Bisnis.com, JAKARTA - PT Kilang Pertamina Internasional (KPI) buka suara soal potensi pembelian minyak mentah dari Rusia usai Indonesia resmi bergabung dengan forum ekonomi BRICS.
BRICS merupakan aliansi negara yang dibentuk oleh Brasil, Rusia, India, China, dan Afrika Selatan. Sebelumnya, BRICS juga telah berhasil menambah beberapa negara anggota baru, yakni Mesir, Ethiopia, Iran, dan Uni Emirat Arab.
Corporate Secretary KPI Hermansyah Y. Nasroen menuturkan pihaknya membuka kesempatan yang sama untuk semua jenis minyak dari negara manapun.
Dia menjelaskan, KPI dalam melakukan pengadaan feedstock/bahan baku berupa minyak mentah disesuaikan dengan kebutuhan spesifikasi masing-masing kilang. Selain itu, perusahaan juga mempertimbangkan keekonomian kilang menyesuaikan dengan kondisi pasar.
"KPI membuka kesempatan yang sama untuk semua jenis minyak yang dapat dikelola kilang dengan efektif dan efisien," kata Hermansyah kepada Bisnis, Senin (13/1/2025).
Dia menuturkan proses pengadaan minyak mentah dilakukan dengan mematuhi semua ketentuan baik yang berlaku di internal, nasional maupun internasional.
Baca Juga
"Proses pengadaan minyak mentah di KPI juga dilakukan dengan memenuhi standar Good Corporate Governance yang berlaku di perusahaan," jelasnya.
Adapun, potensi impor minyak dari Rusia disampaikan oleh Menteri Energi dan Sumber Daya Mineral (ESDM) Bahlil Lahadalia.
Dia menuturkan bahwa Indonesia merupakan negara yang menganut azas bebas aktif. Dengan kata lain, Indonesia bisa menjalin kerja sama dengan negara mana saja selama tidak melanggar aturan.

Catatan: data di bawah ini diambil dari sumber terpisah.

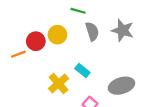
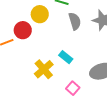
yellow circle: (57, 35) -> (40, 14), moved

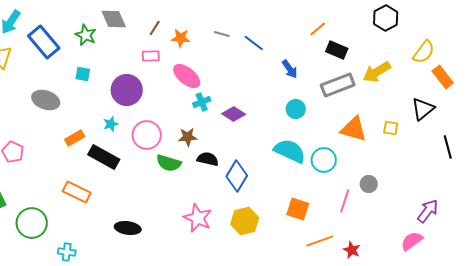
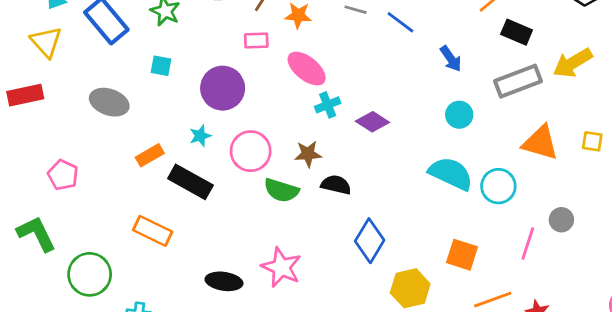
blue diamond: (237, 176) -> (370, 241), moved
pink star: (198, 218) -> (281, 267), moved
yellow hexagon: (245, 221) -> (410, 288), moved

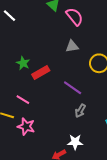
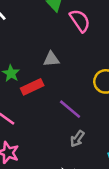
gray triangle: (72, 46) -> (51, 59), moved

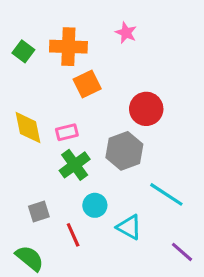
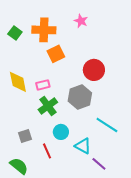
purple line: (182, 252) -> (99, 164), moved

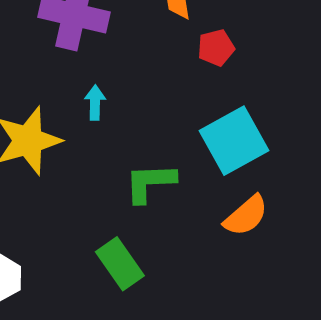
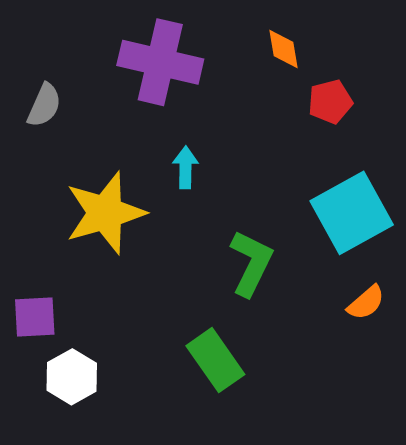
green L-shape: (150, 183) -> (251, 263), turned 118
orange semicircle: (246, 216) -> (366, 303), size x0.7

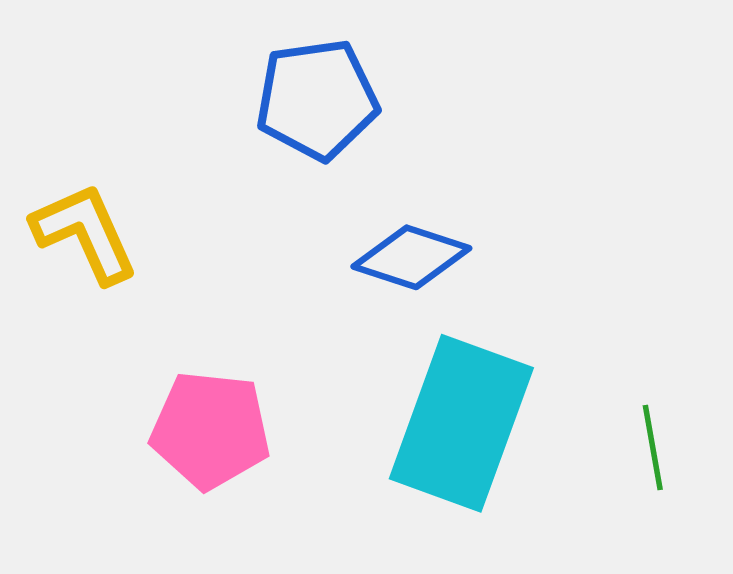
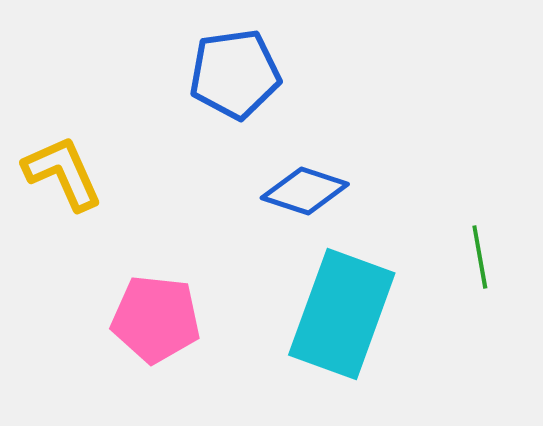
green line: (653, 448) -> (480, 257), moved

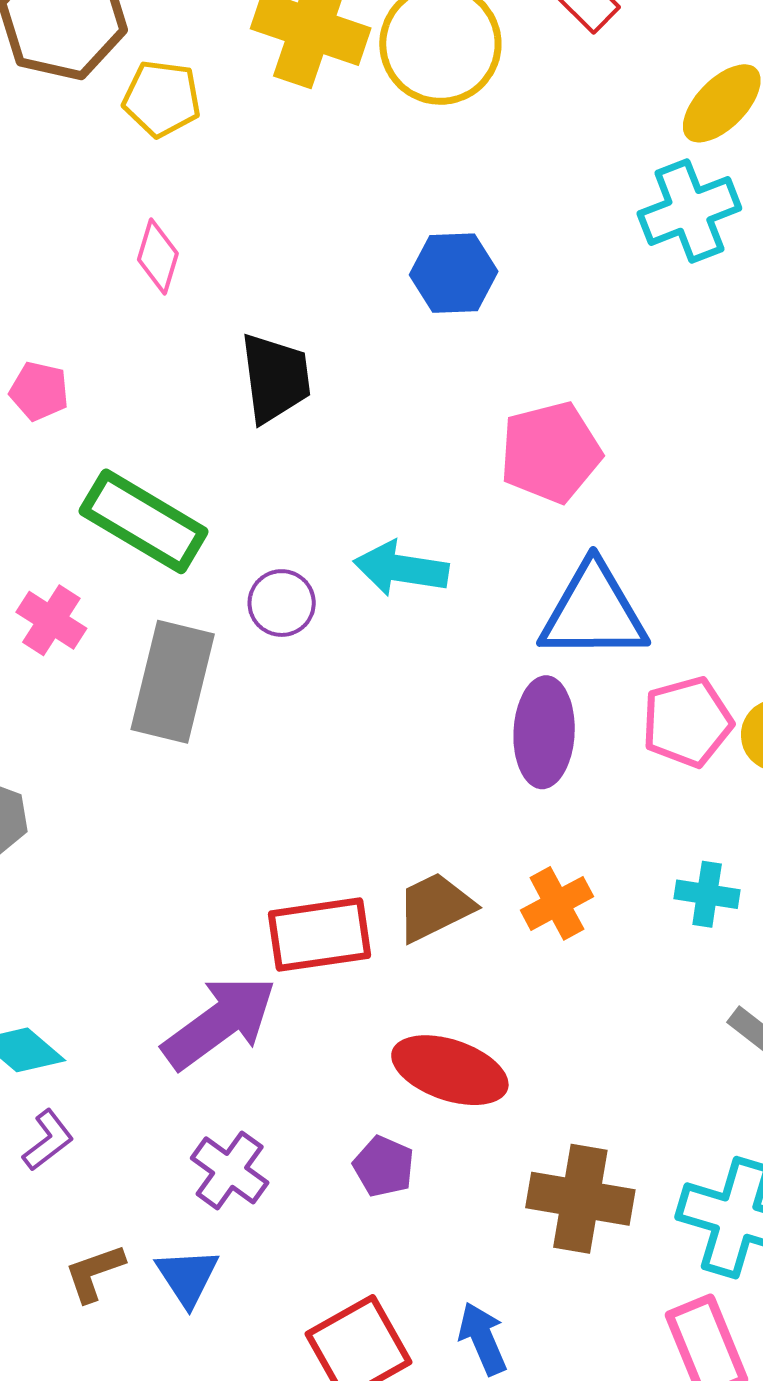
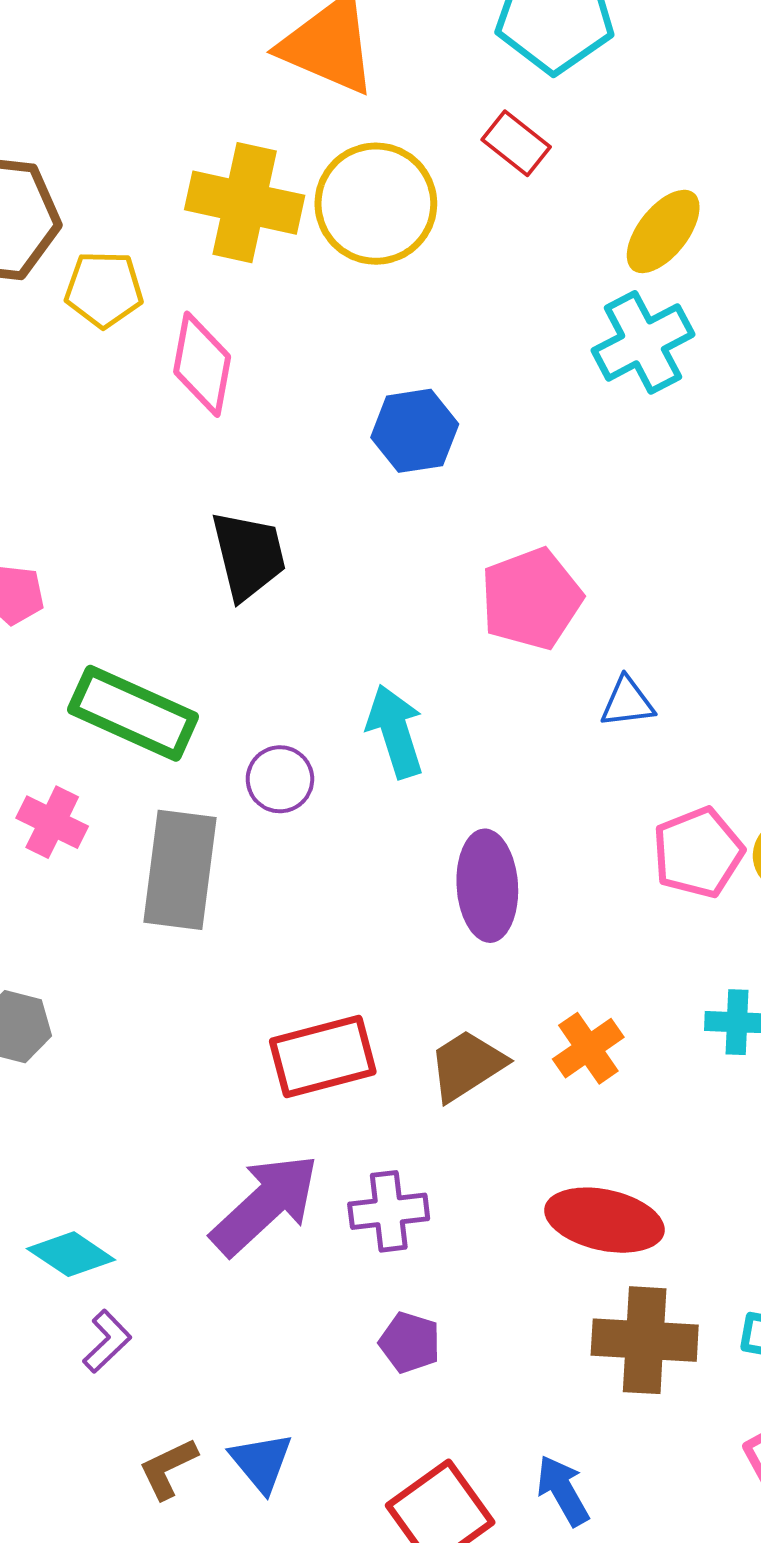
pink diamond: (158, 256) -> (202, 364), moved, size x1.4
cyan arrow: (401, 568) -> (395, 731), turned 70
blue triangle: (594, 612) -> (627, 702), moved, size x0.5
purple ellipse: (544, 732) -> (487, 886), moved
red rectangle: (320, 935) -> (323, 1056), moved
red ellipse: (450, 1070) -> (604, 1220), moved
purple pentagon: (384, 1166) -> (410, 1342), moved
purple cross: (230, 1170) -> (389, 1211), moved, turned -36

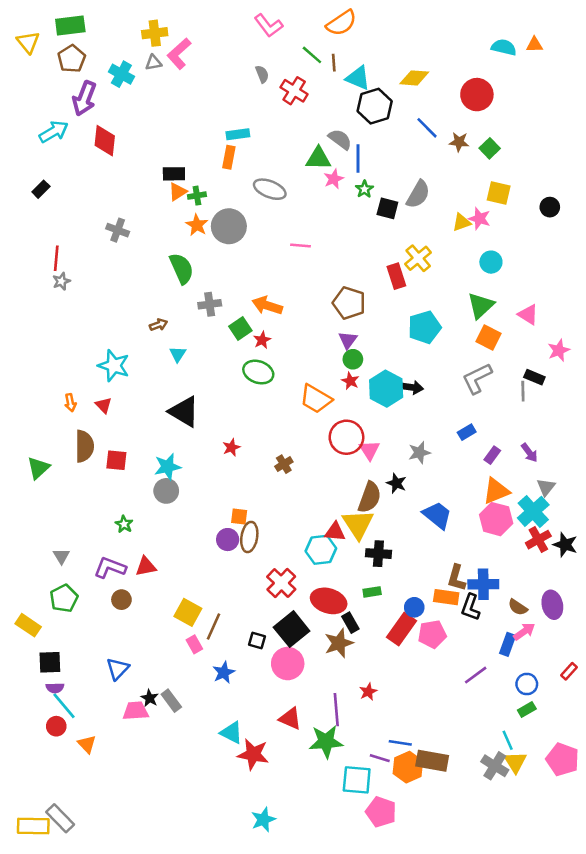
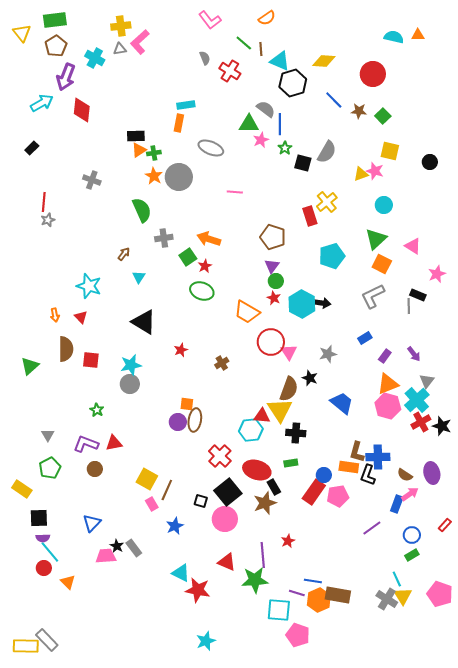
orange semicircle: (341, 23) -> (267, 18), size x0.7
brown arrow: (159, 325) -> (124, 254), turned -32

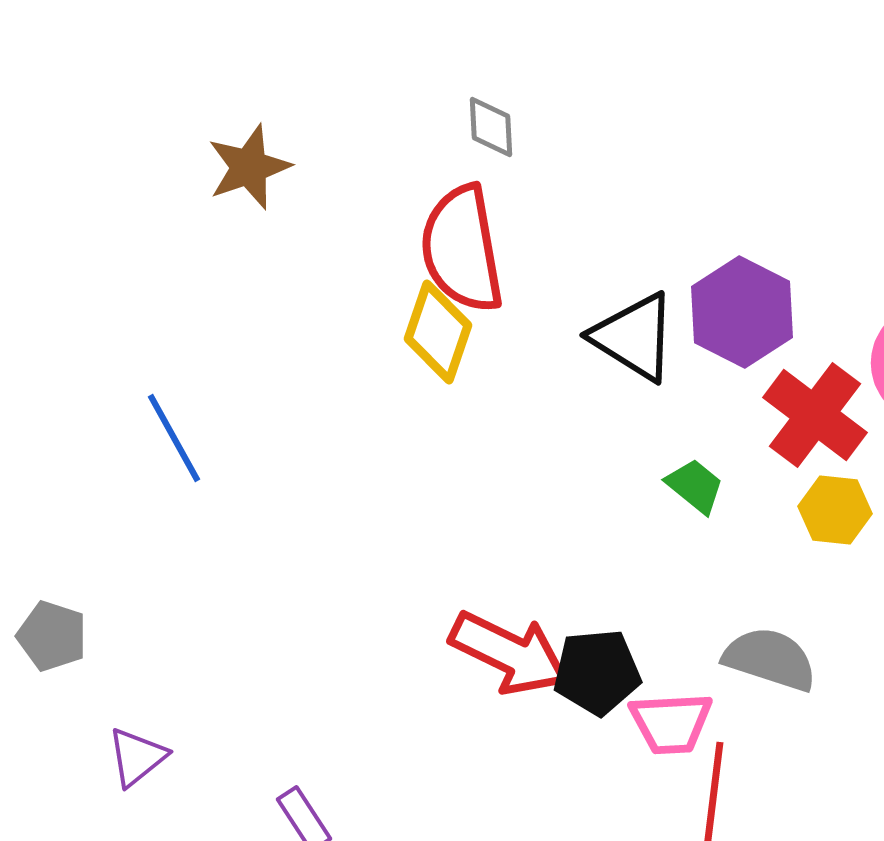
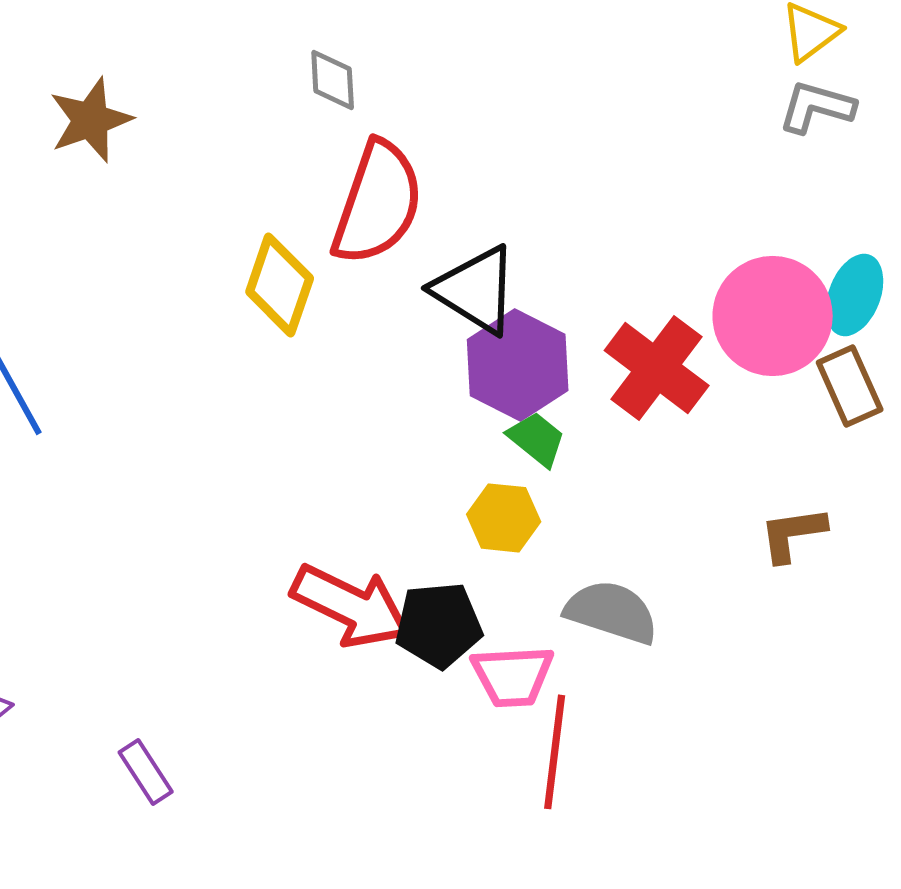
red semicircle: (462, 249) -> (378, 203), moved, turned -151
purple hexagon: (742, 312) -> (518, 365), moved
yellow hexagon: (835, 510) -> (504, 518), moved

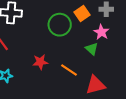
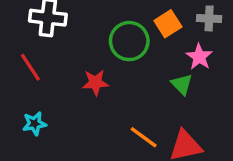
red star: (40, 62) -> (95, 83), moved
orange line: (69, 70) -> (144, 137), moved

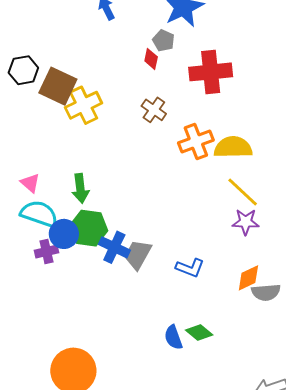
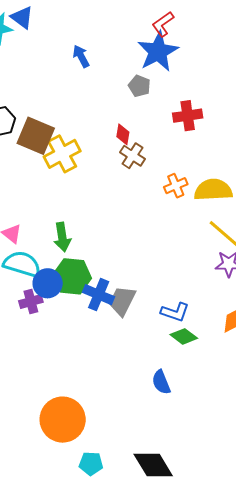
red diamond: (151, 59) -> (123, 134), moved
red cross: (211, 72) -> (188, 116), size x0.7
orange cross: (196, 142) -> (176, 186), size x0.7
green diamond: (199, 333) -> (184, 336), moved

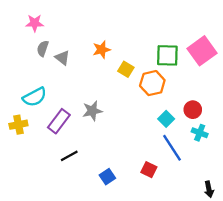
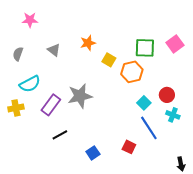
gray semicircle: (43, 48) -> (18, 54), moved
pink square: (202, 51) -> (175, 44), size x0.7
gray star: (92, 111) -> (80, 96), size x1.4

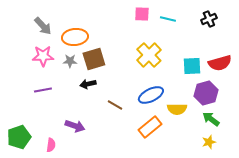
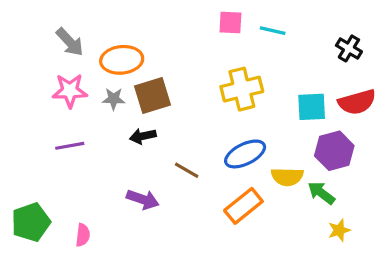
black cross: (209, 19) -> (349, 48), moved, turned -35
yellow cross: (149, 55) -> (242, 89), turned 30
green arrow: (211, 119) -> (321, 193), moved
purple arrow: (75, 126) -> (143, 199), moved

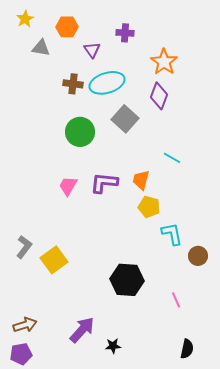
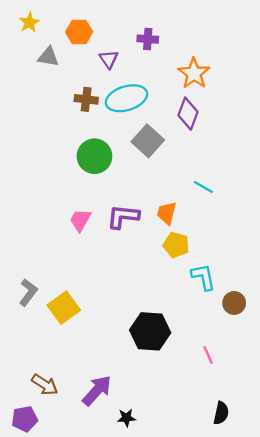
brown arrow: (25, 325) -> (45, 385), moved, turned 50
black star: (113, 346) -> (126, 418), moved

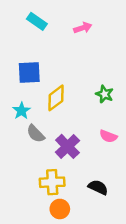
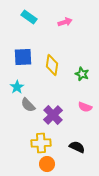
yellow diamond: (56, 98) -> (52, 65), moved, turned -45

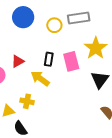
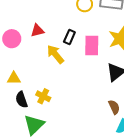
yellow cross: (27, 101) -> (43, 96), moved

Oleh karena itu, dia mengatakan sah-sah saja jika kelak ada peluang untuk RI bisa membeli minyak dari Rusia. Di sisi lain, saat ini Rusia masih menerima sanksi dari negara Barat imbas invasi ke Ukraina.
"Ketika kita bangun dengan BRICS, dan kemudian ada peluang untuk kita mendapatkan minyak dari Rusia, selama itu sesuai aturan, dan tidak ada persoalan, kenapa tidak?" kata Bahlil di Kantor Kementerian ESDM, Jakarta, Jumat (10/1/2025).
Dia pun mengatakan Indonesia bakal tetap mengambil peluang kerja sama dengan negara mana saja selama itu menguntungkan. Menurutnya, hal ini tak hanya berlaku bagi negara anggota BRICS, tetapi juga dengan Organization for Economic Cooperation and Development (OECD).
"Artinya, semua peluang yang menguntungkan Indonesia, baik bergabung dengan BRICS maupun dengan OECD, itu saya pikir nggak ada masalah," kata Bahlil.